Sinais de alerta comuns em comércios, indústrias e serviços
- Imposto muda muito sem explicação e sem mudança real de faturamento.
- Notas canceladas/denegadas com frequência ou clientes reclamam de dados fiscais.
- Diferenças recorrentes entre extrato bancário e “faturamento do mês”.
- Folha com ajustes retroativos frequentes (horas, adicionais, descontos sem base).
Perguntas Frequentes
O contador só serve para calcular imposto?
Não. Ele também faz escrituração contábil, entrega obrigações, cuida de rotinas trabalhistas e ajuda a empresa a tomar decisões com base em demonstrativos e conciliações.
MEI precisa de contador?
Nem sempre é obrigatório, mas costuma ser útil quando há funcionário, crescimento de faturamento, dúvidas de atividade (CNAE) ou necessidade de organização financeira e fiscal.
Qual a diferença entre contador e escritório de contabilidade?
O contador é o profissional habilitado. O escritório é a estrutura que presta o serviço, normalmente com equipe fiscal, contábil e departamento pessoal.
O que acontece se eu emitir nota fiscal com dados errados?
Você pode pagar imposto a maior, perder crédito, ter a nota rejeitada/denegada ou criar inconsistências que geram autuações e retrabalho em declarações.
O contador pode me ajudar a pagar menos imposto?
Sim, por meio de enquadramento correto, simulações e organização. Mas sempre dentro da lei, com documentação e contabilidade coerentes.

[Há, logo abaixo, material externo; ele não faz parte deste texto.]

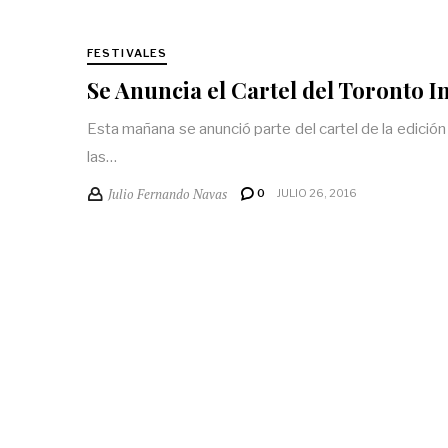
FESTIVALES
Se Anuncia el Cartel del Toronto In
Esta mañana se anunció parte del cartel de la edición 
las…
Julio Fernando Navas
0
JULIO 26, 2016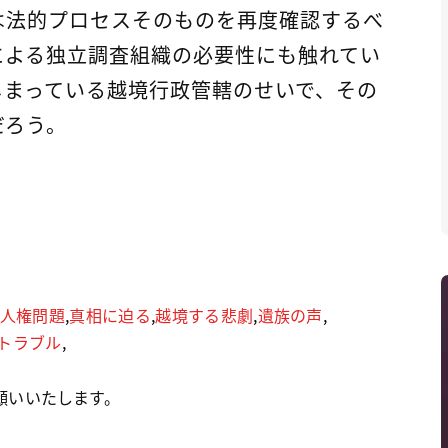
は法的プロセスそのものを再度確認するべ
による独立調査組織の必要性にも触れてい
しまっている越境行政管轄のせいで、その
だろう。
人権問題
,
真相に迫る
,
越境する悲劇
,
遺族の声
,
トラブル
,
願いいたします。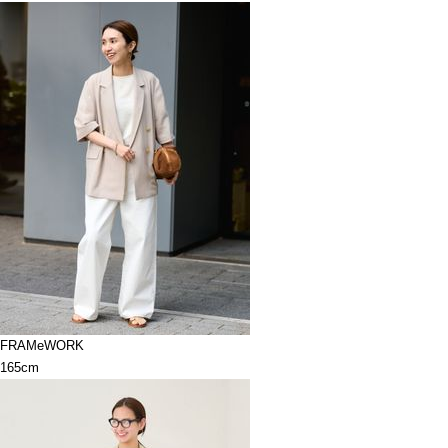
FRAMeWORK
165cm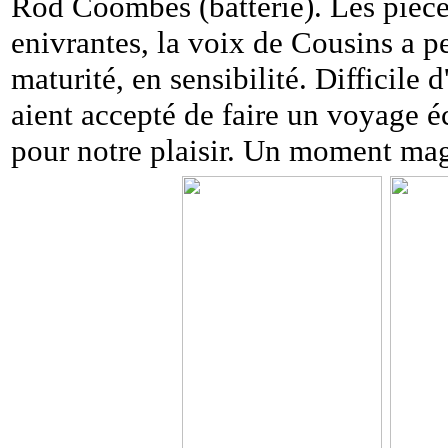
Rod Coombes (batterie). Les pièce
enivrantes, la voix de Cousins a peu
maturité, en sensibilité. Difficile
aient accepté de faire un voyage éc
pour notre plaisir. Un moment mag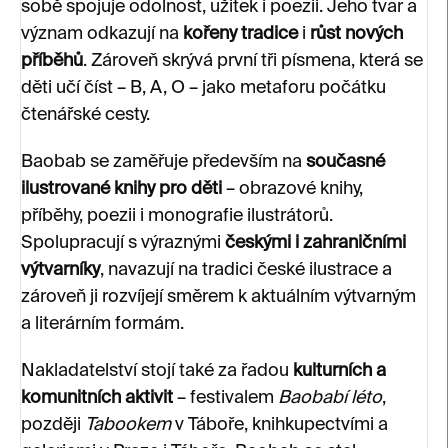
sobě spojuje odolnost, užitek i poezii. Jeho tvar a
význam odkazují na
kořeny tradice
i
růst nových
příběhů
. Zároveň skrývá první tři písmena, která se
děti učí číst – B, A, O – jako metaforu počátku
čtenářské cesty.
Baobab se zaměřuje především na
současné
ilustrované knihy pro děti
– obrazové knihy,
příběhy, poezii i monografie ilustrátorů.
Spolupracují s výraznými
českými i zahraničními
výtvarníky
, navazují na tradici české ilustrace a
zároveň ji rozvíjejí směrem k aktuálním výtvarným
a literárním formám.
Nakladatelství stojí také za řadou
kulturních a
komunitních aktivit
– festivalem
Baobabí léto
,
později
Tabookem
v Táboře, knihkupectvími a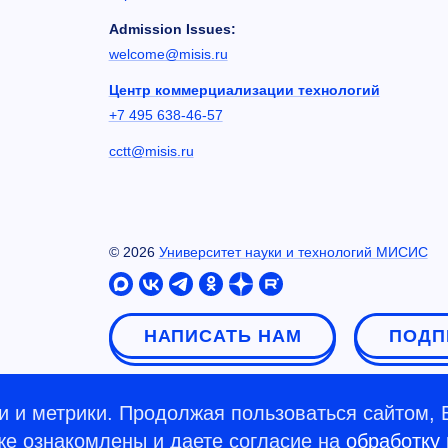
Admission Issues:
welcome@misis.ru
Центр коммерциализации технологий
+7 495 638-46-57
cctt@misis.ru
©
2026
Университет науки и технологий МИСИС
НАПИСАТЬ НАМ
ПОДП
 и метрики. Продолжая пользоваться сайтом, 
кже ознакомлены и даете согласие на
обработку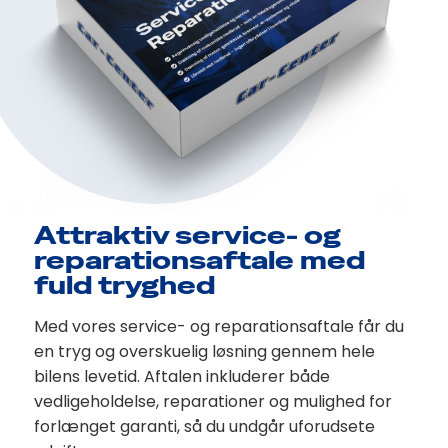
Attraktiv service- og
reparationsaftale med
fuld tryghed
Med vores service- og reparationsaftale får du
en tryg og overskuelig løsning gennem hele
bilens levetid. Aftalen inkluderer både
vedligeholdelse, reparationer og mulighed for
forlænget garanti, så du undgår uforudsete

Quais documentos eu preciso enviar todo mês para a contabilidade?
Notas emitidas e recebidas, extratos bancários, relatórios de vendas (cartão, PIX, marketplaces), despesas com comprovantes e informações de folha (se houver funcionários).
Como eu sei se estou no regime tributário certo?
Comparando cenários com base em faturamento, margem, folha e atividade. Um contador deve simular e justificar a escolha, apontando riscos e limites.